You have limited time in your day, and limited juice to spend on your actions.
Right now, you’re using either 100% of your available time or so close to it that it might as well be. Unless you spend any amount of time in a dark room, awake but doing literally nothing but staring into the abyss, then you’re doing something with all your time.
Some of those things are undoubtedly not as helpful to you as they could be. We all (and please let me stress that I’m absolutely included in this) have habits that, even if they’re not actively harmful, are soaking up resources that could be much better spent on other things. Since you’re using 100% of your time now, you can’t add productive activities without removing something.
Those things can go hand in hand. In fact, I think that’s a great way to do it – it’s easier to replace smoking with something else than to just quit smoking.

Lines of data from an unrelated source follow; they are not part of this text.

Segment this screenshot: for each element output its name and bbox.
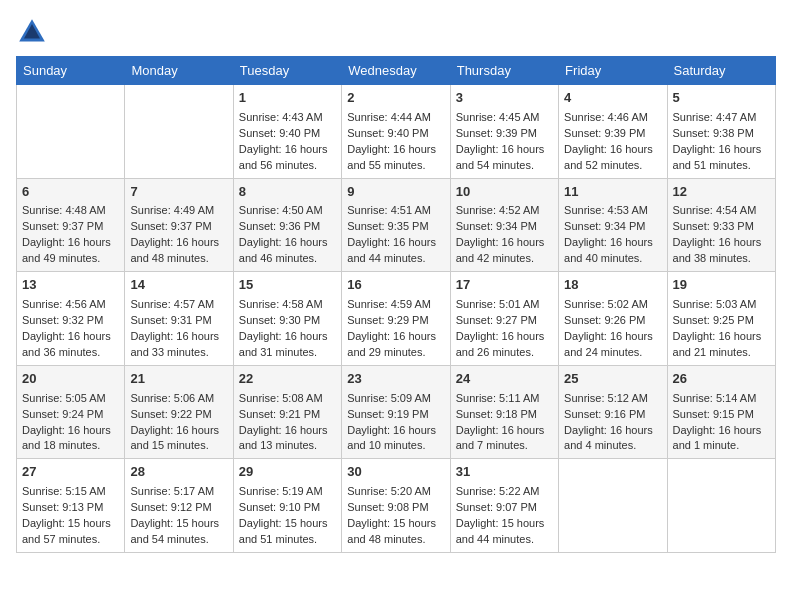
day-number: 15 [239,276,336,295]
daylight-text: Daylight: 16 hours and 36 minutes. [22,330,111,358]
daylight-text: Daylight: 16 hours and 29 minutes. [347,330,436,358]
sunset-text: Sunset: 9:13 PM [22,501,103,513]
calendar-cell: 22Sunrise: 5:08 AMSunset: 9:21 PMDayligh… [233,365,341,459]
daylight-text: Daylight: 16 hours and 18 minutes. [22,424,111,452]
calendar-cell: 18Sunrise: 5:02 AMSunset: 9:26 PMDayligh… [559,272,667,366]
sunset-text: Sunset: 9:34 PM [456,220,537,232]
day-number: 29 [239,463,336,482]
sunset-text: Sunset: 9:34 PM [564,220,645,232]
calendar-cell: 2Sunrise: 4:44 AMSunset: 9:40 PMDaylight… [342,85,450,179]
cell-content: 24Sunrise: 5:11 AMSunset: 9:18 PMDayligh… [456,370,553,455]
header-tuesday: Tuesday [233,57,341,85]
daylight-text: Daylight: 16 hours and 51 minutes. [673,143,762,171]
cell-content: 31Sunrise: 5:22 AMSunset: 9:07 PMDayligh… [456,463,553,548]
cell-content: 13Sunrise: 4:56 AMSunset: 9:32 PMDayligh… [22,276,119,361]
sunset-text: Sunset: 9:25 PM [673,314,754,326]
daylight-text: Daylight: 16 hours and 33 minutes. [130,330,219,358]
header-saturday: Saturday [667,57,775,85]
calendar-cell: 14Sunrise: 4:57 AMSunset: 9:31 PMDayligh… [125,272,233,366]
sunset-text: Sunset: 9:16 PM [564,408,645,420]
daylight-text: Daylight: 15 hours and 48 minutes. [347,517,436,545]
day-number: 26 [673,370,770,389]
daylight-text: Daylight: 16 hours and 31 minutes. [239,330,328,358]
day-number: 30 [347,463,444,482]
calendar-cell [667,459,775,553]
sunrise-text: Sunrise: 5:06 AM [130,392,214,404]
calendar-cell: 17Sunrise: 5:01 AMSunset: 9:27 PMDayligh… [450,272,558,366]
day-number: 20 [22,370,119,389]
cell-content: 16Sunrise: 4:59 AMSunset: 9:29 PMDayligh… [347,276,444,361]
daylight-text: Daylight: 16 hours and 4 minutes. [564,424,653,452]
daylight-text: Daylight: 16 hours and 7 minutes. [456,424,545,452]
day-number: 18 [564,276,661,295]
calendar-cell: 13Sunrise: 4:56 AMSunset: 9:32 PMDayligh… [17,272,125,366]
daylight-text: Daylight: 16 hours and 15 minutes. [130,424,219,452]
calendar-cell: 4Sunrise: 4:46 AMSunset: 9:39 PMDaylight… [559,85,667,179]
day-number: 25 [564,370,661,389]
day-number: 27 [22,463,119,482]
sunrise-text: Sunrise: 4:46 AM [564,111,648,123]
sunset-text: Sunset: 9:08 PM [347,501,428,513]
sunset-text: Sunset: 9:38 PM [673,127,754,139]
day-number: 2 [347,89,444,108]
sunset-text: Sunset: 9:27 PM [456,314,537,326]
day-number: 13 [22,276,119,295]
sunset-text: Sunset: 9:19 PM [347,408,428,420]
day-number: 5 [673,89,770,108]
cell-content: 9Sunrise: 4:51 AMSunset: 9:35 PMDaylight… [347,183,444,268]
day-number: 28 [130,463,227,482]
header-wednesday: Wednesday [342,57,450,85]
sunset-text: Sunset: 9:18 PM [456,408,537,420]
header-sunday: Sunday [17,57,125,85]
sunset-text: Sunset: 9:40 PM [347,127,428,139]
daylight-text: Daylight: 16 hours and 46 minutes. [239,236,328,264]
sunrise-text: Sunrise: 4:48 AM [22,204,106,216]
sunrise-text: Sunrise: 5:22 AM [456,485,540,497]
calendar-week-row: 6Sunrise: 4:48 AMSunset: 9:37 PMDaylight… [17,178,776,272]
daylight-text: Daylight: 16 hours and 26 minutes. [456,330,545,358]
cell-content: 27Sunrise: 5:15 AMSunset: 9:13 PMDayligh… [22,463,119,548]
daylight-text: Daylight: 16 hours and 38 minutes. [673,236,762,264]
daylight-text: Daylight: 16 hours and 56 minutes. [239,143,328,171]
sunrise-text: Sunrise: 5:03 AM [673,298,757,310]
daylight-text: Daylight: 16 hours and 13 minutes. [239,424,328,452]
calendar-cell [559,459,667,553]
cell-content: 25Sunrise: 5:12 AMSunset: 9:16 PMDayligh… [564,370,661,455]
daylight-text: Daylight: 16 hours and 24 minutes. [564,330,653,358]
day-number: 16 [347,276,444,295]
calendar-cell: 28Sunrise: 5:17 AMSunset: 9:12 PMDayligh… [125,459,233,553]
calendar-week-row: 27Sunrise: 5:15 AMSunset: 9:13 PMDayligh… [17,459,776,553]
day-number: 4 [564,89,661,108]
cell-content: 17Sunrise: 5:01 AMSunset: 9:27 PMDayligh… [456,276,553,361]
calendar-cell: 3Sunrise: 4:45 AMSunset: 9:39 PMDaylight… [450,85,558,179]
calendar-table: SundayMondayTuesdayWednesdayThursdayFrid… [16,56,776,553]
calendar-cell: 27Sunrise: 5:15 AMSunset: 9:13 PMDayligh… [17,459,125,553]
daylight-text: Daylight: 16 hours and 40 minutes. [564,236,653,264]
calendar-cell: 25Sunrise: 5:12 AMSunset: 9:16 PMDayligh… [559,365,667,459]
daylight-text: Daylight: 16 hours and 52 minutes. [564,143,653,171]
cell-content: 7Sunrise: 4:49 AMSunset: 9:37 PMDaylight… [130,183,227,268]
day-number: 21 [130,370,227,389]
calendar-cell: 16Sunrise: 4:59 AMSunset: 9:29 PMDayligh… [342,272,450,366]
calendar-week-row: 1Sunrise: 4:43 AMSunset: 9:40 PMDaylight… [17,85,776,179]
sunset-text: Sunset: 9:40 PM [239,127,320,139]
day-number: 19 [673,276,770,295]
sunrise-text: Sunrise: 4:51 AM [347,204,431,216]
cell-content: 20Sunrise: 5:05 AMSunset: 9:24 PMDayligh… [22,370,119,455]
sunset-text: Sunset: 9:21 PM [239,408,320,420]
calendar-cell: 10Sunrise: 4:52 AMSunset: 9:34 PMDayligh… [450,178,558,272]
sunset-text: Sunset: 9:31 PM [130,314,211,326]
sunset-text: Sunset: 9:39 PM [564,127,645,139]
sunset-text: Sunset: 9:30 PM [239,314,320,326]
day-number: 7 [130,183,227,202]
sunset-text: Sunset: 9:26 PM [564,314,645,326]
sunset-text: Sunset: 9:12 PM [130,501,211,513]
daylight-text: Daylight: 16 hours and 48 minutes. [130,236,219,264]
cell-content: 6Sunrise: 4:48 AMSunset: 9:37 PMDaylight… [22,183,119,268]
sunrise-text: Sunrise: 4:45 AM [456,111,540,123]
calendar-cell: 5Sunrise: 4:47 AMSunset: 9:38 PMDaylight… [667,85,775,179]
sunrise-text: Sunrise: 5:05 AM [22,392,106,404]
cell-content: 8Sunrise: 4:50 AMSunset: 9:36 PMDaylight… [239,183,336,268]
sunrise-text: Sunrise: 5:15 AM [22,485,106,497]
calendar-cell: 30Sunrise: 5:20 AMSunset: 9:08 PMDayligh… [342,459,450,553]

Here’s a thought exercise for you: make a list of all the things you’d like to stop doing. They can be great or small, and the list can be long or short. Doesn’t matter. Do you want to stop drinking? Maybe stop spending so much time on Facebook? How about quit screaming at other drivers on the highway? Put it all down on a list.
Then, in the next column, jot down roughly how much time you spend on each of those activities, both in duration and frequency. “A few hours, twice a week” or “15 seconds, about 3 times per drive,” etc.
And then finally, in another column, for each one of these items, write a positive activity you could do instead that takes about the same amount of time.
- Things To Stop – Time It Takes – Things To Do Instead
- Hit The Bar – 2 hours, three times a week – Hit The Gym
- Yell At Drivers – 15 seconds, 3 times per drive – Practice Gratitude
- Browse Facebook – 30 minutes, 4 times a day – Write A Book
Like that. Once you have that list, don’t try to do everything at once. You’ll go crazy, and probably fail. Instead, just pick one. Don’t worry about which one you do first – just pick literally anything and get started.
Now you have a framework. You have something you want to do, and no excuses about “not having enough time,” since you’re trying to eliminate a bad behavior with an equal time commitment. You’re simultaneously working towards your goals and eliminating the things standing in your way.
It’s hard to do positive stuff because you never have the time, and it’s hard to stop doing negative stuff because you’ve built habitual pathways. Use each of those problems to solve the other!